Shriekingbanshee · 27/10/2018 21:48

CMS pretty instant with a call to establish bio father before able to proceed further and so yes, good move to wait til Wednesday when DC safely home and you have your £50

WhoGivesADamnForAFlakeyBandit · 27/10/2018 22:22

Have you given him the money already?

Blondebakingmumma · 28/10/2018 01:58

How dare he think it’s ok to take that money away from his son! He chose to move away. That choice shouldn’t cost you your hard earned cash.

ScottCheggJnr · 28/10/2018 01:53

I think it depends on whether he is generally a blagger or whether he's genuinely struggling (which sounds possible from what you've mentioned).
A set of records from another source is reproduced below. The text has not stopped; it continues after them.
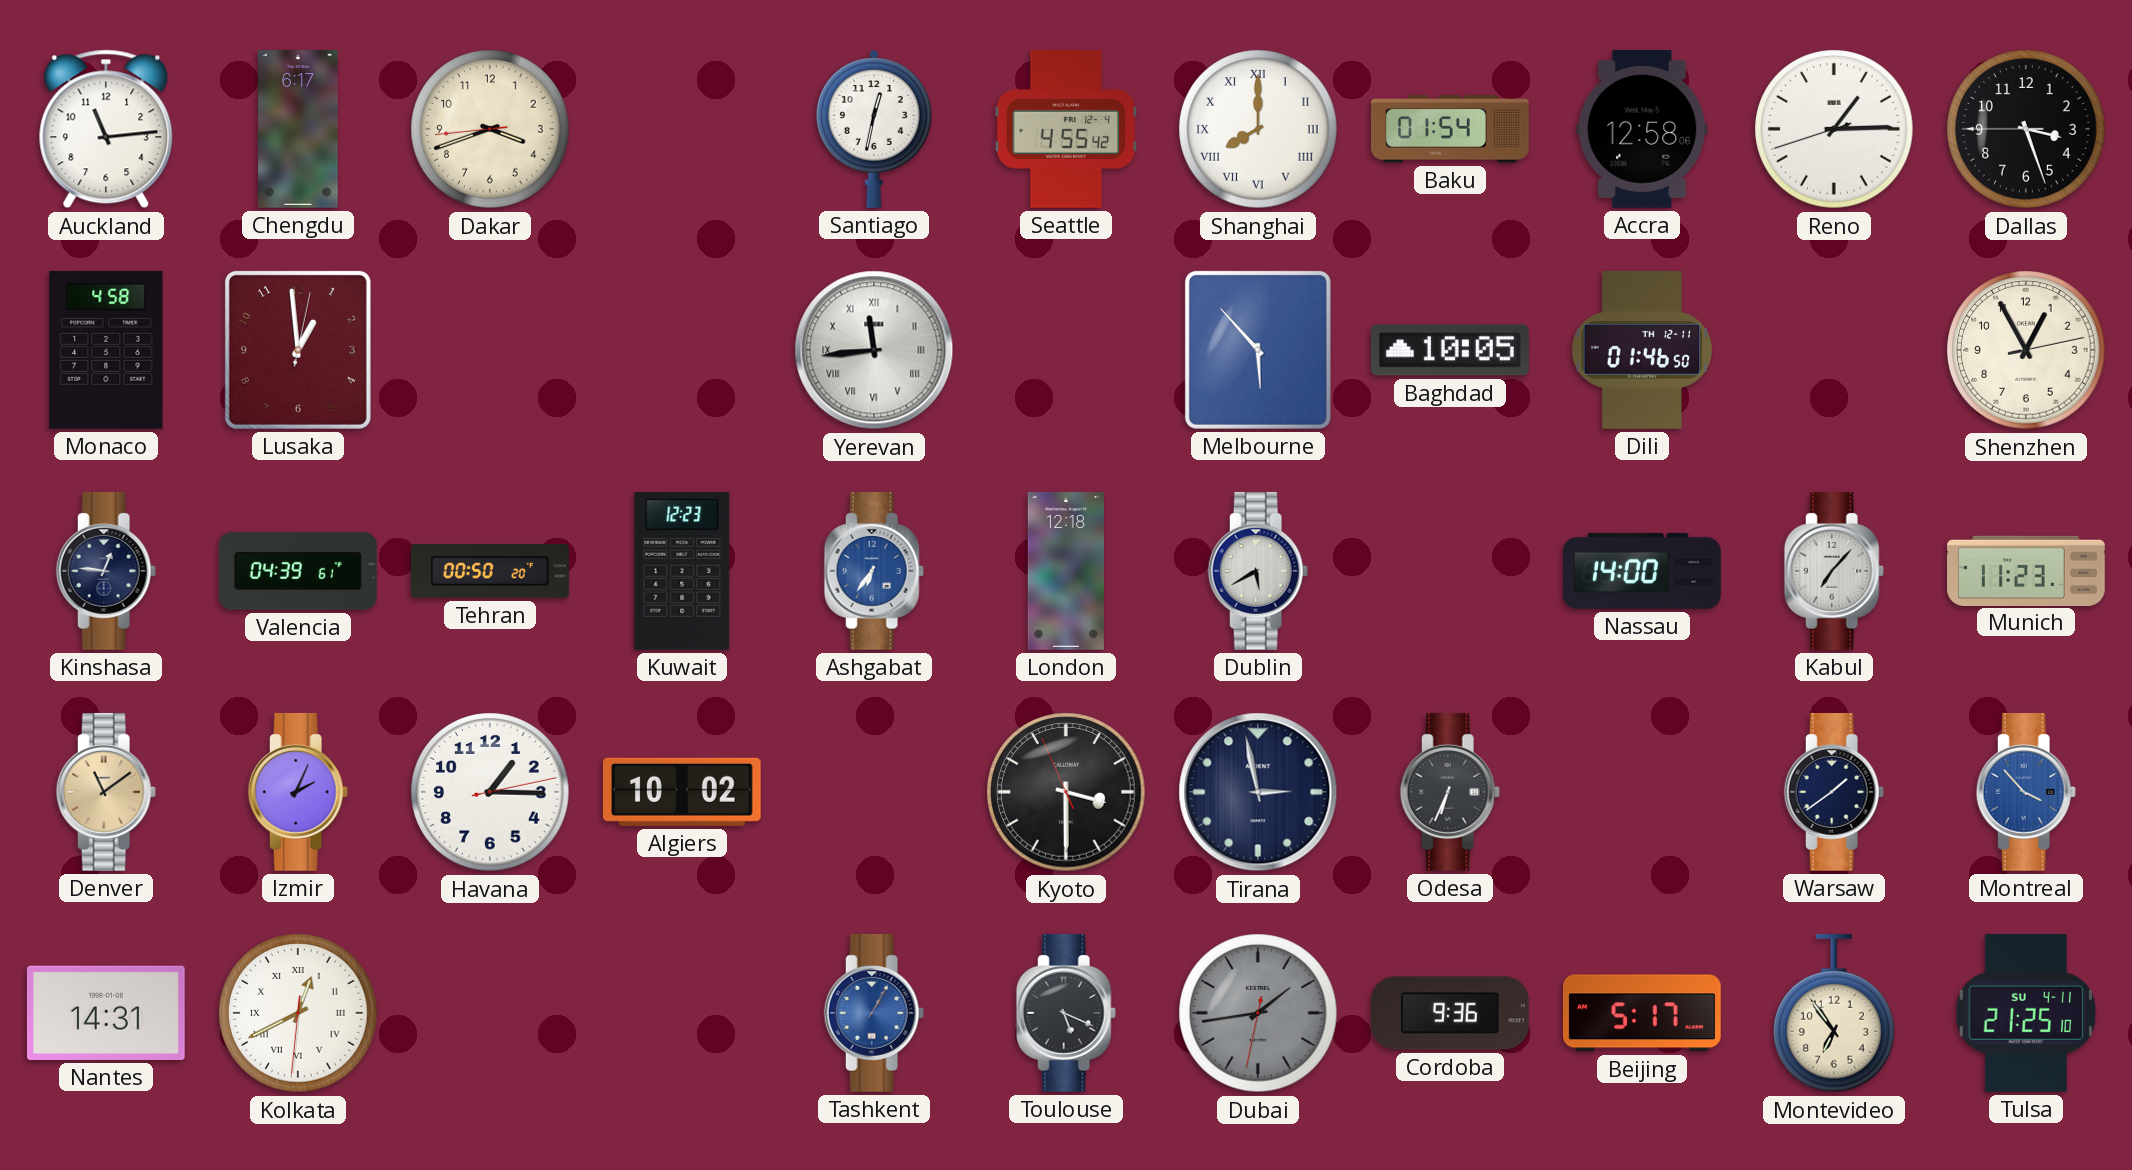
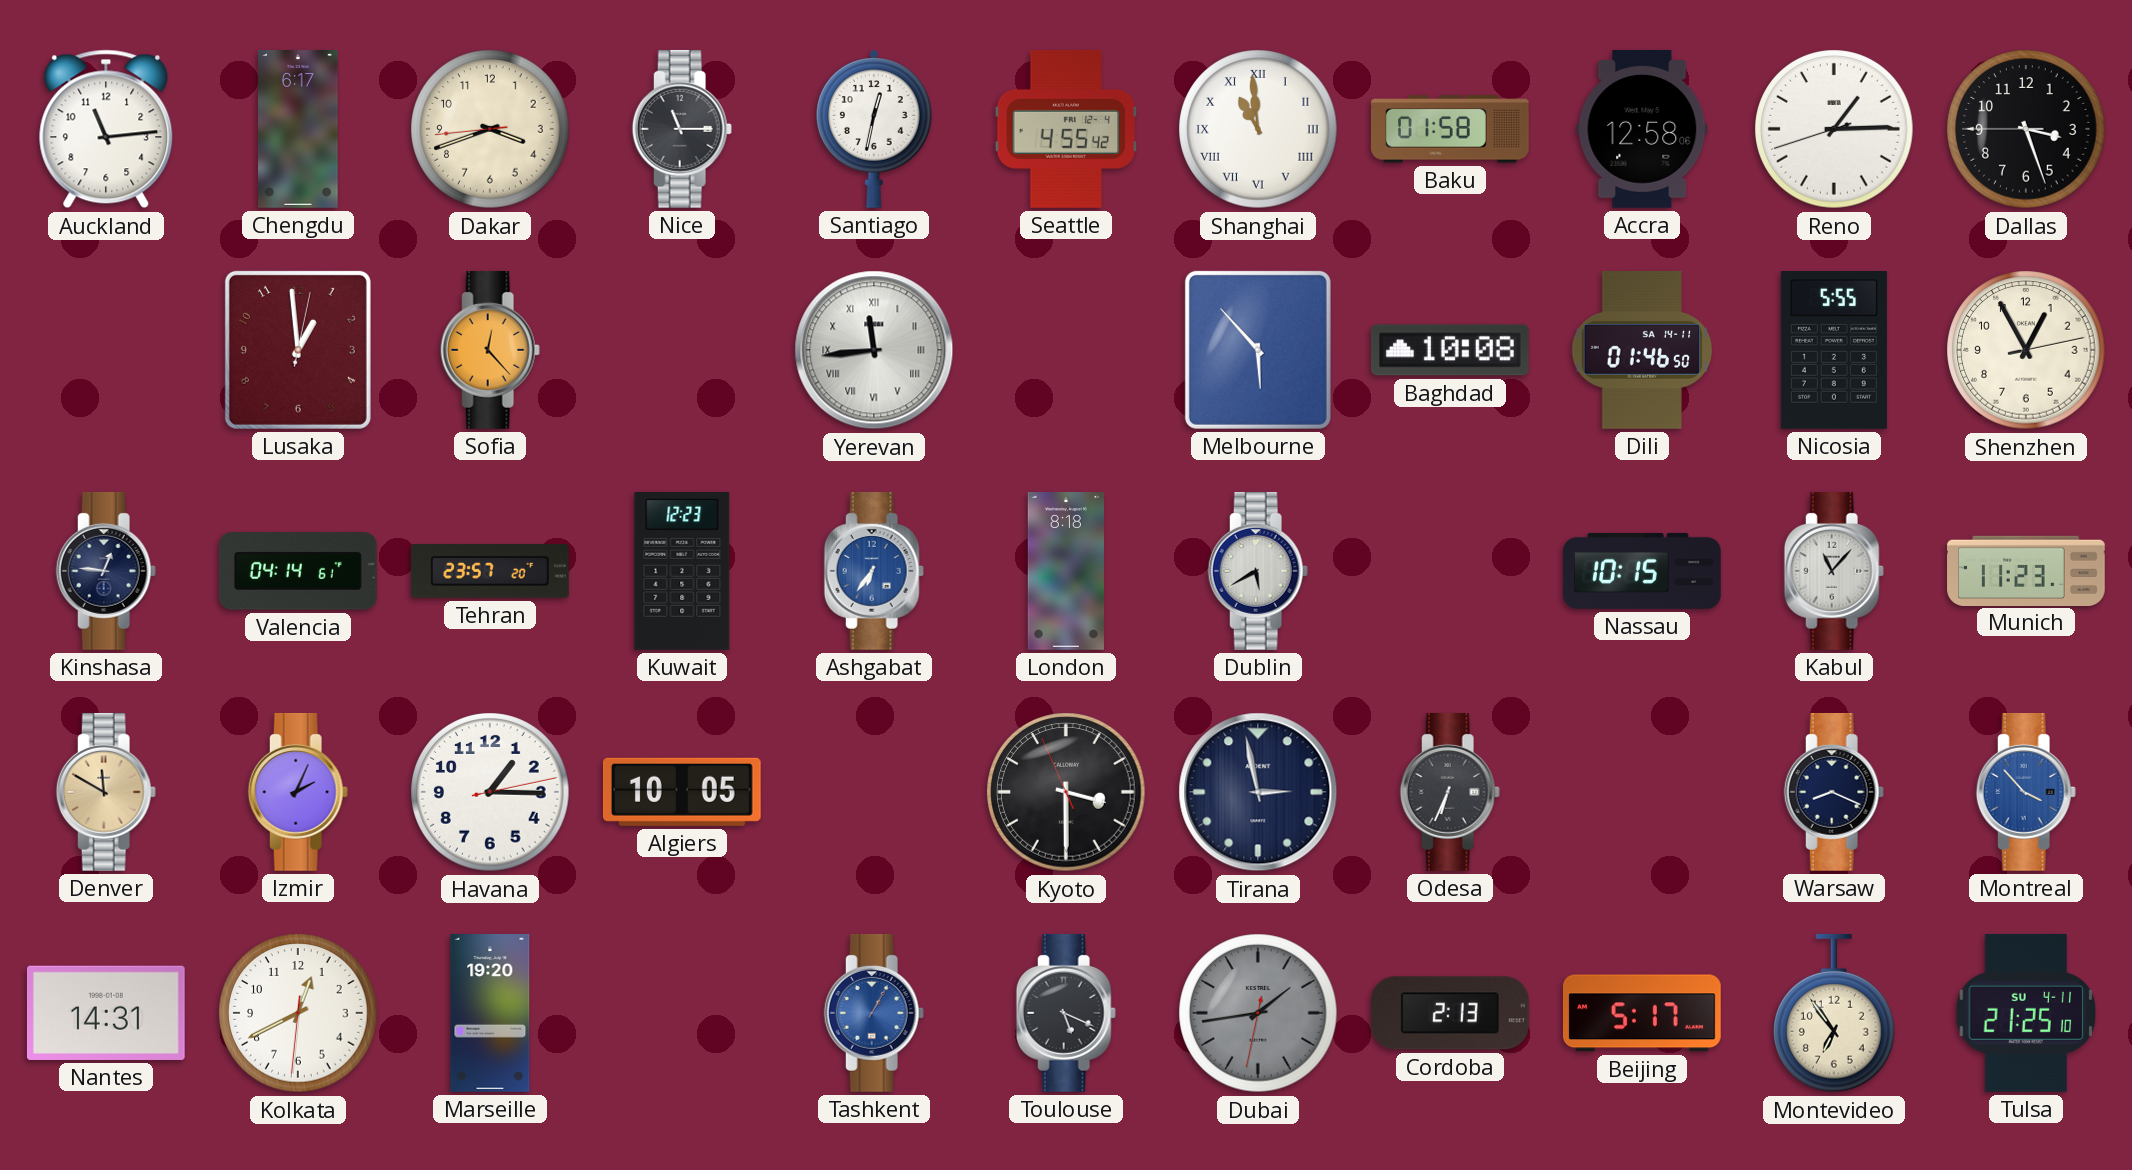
Nice: none -> 11:15
Shanghai: 8:00 -> 10:59
Baku: 01:54 -> 01:58
Monaco: 4:58 -> none
Sofia: none -> 12:23
Baghdad: 10:05 -> 10:08
Dili date: TH 12-11 -> SA 14-11
Nicosia: none -> 5:55
Valencia: 04:39 -> 04:14
Tehran: 00:50 -> 23:57
London: 12:18 -> 8:18
Nassau: 14:00 -> 10:15
Kabul: 7:07 -> 11:07
Denver: 11:09 -> 11:50
Algiers: 10:02 -> 10:05
Warsaw: 1:39 -> 8:19
Kolkata numerals: Roman -> Arabic
Marseille: none -> 19:20
Cordoba: 9:36 -> 2:13
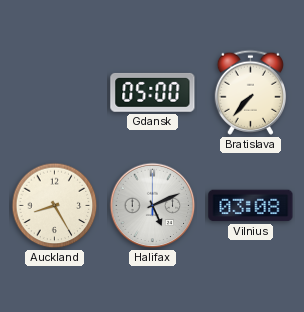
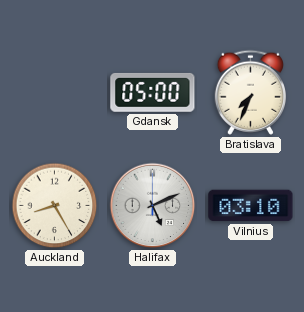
Bratislava: 7:37 -> 7:34
Vilnius: 03:08 -> 03:10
I was always lending my ex money but she didn't earn much and always paid it back.

MrsNacho · 28/10/2018 09:14

Well DS was delivered home safely about 3 this morning along with his other child who spent the night here due to the hour. She spends a lot of overnights here anyway so that is nothing unusual.

Had a chat with ex and he has promised maintenance and I have mentioned CMS as a "final warning" so to speak.

I don't think he takes advantage maliciously he us just genuinely rubbish with money but it is time to grow up and take responsibility.

Will update on Wednesday to see what if anything is forth coming....

OP posts:
LittleBookofCalm · 28/10/2018 09:39

thanks for updating. glad he is home safely

JingsMahBucket · 28/10/2018 11:11

@MrsNacho did you ever contact the other mother to let her know what was going on? He's still treating you like a mug because he left her child at your house instead of just taking her over there.

Butterymuffin · 28/10/2018 11:42

So you frequently have his other child overnight too? Really toughen up with him OP. You are subsidising him and the mother of his other child. That comes at the expense of your own kids. Remember that when you would like to be able to afford more / other things for them.

MrsNacho · 28/10/2018 11:44

His other child is my child's sibling, I was her step mum for 8 years and she is best friends with my older child. Regardless of my situation with ex, his daughter is still part of our family and it's really not being a mug having her round. We love her.

OP posts:
Jux · 28/10/2018 11:46

Glad they're back safe. Good luck with getting the dosh back. Basically I'm thinking Hmm and hmmmmmmm.

BengalLioness · 28/10/2018 12:04

"Regardless of my situation with ex, his daughter is still part of our family and it's really not being a mug having her round. We love her."

It's really lovely to see good relationships like this in blended families. I agree though that you do need to stop mothering your Ex and he needs to learn to manage his finances. I get pp don't want you to be taken for a mug but OP obviously enjoys having these good relationships so I don't think we need to be so negative about her relationship with the other child.

TheMobileSiteMadeMeSignup · 28/10/2018 12:05

He drives them home at 3am?! That's ridiculous.

Why did you mention CMS to him at all? It's your child's money, contact them.

Jux · 28/10/2018 12:29

TheMobileSite, it's not that ridiculous surely? The roads are clearer with fewer delays and the children sleep. It's perfectly possible to transfer them from car to bed at home without waking them or just waking them a little, especially if they know that's what will be happening.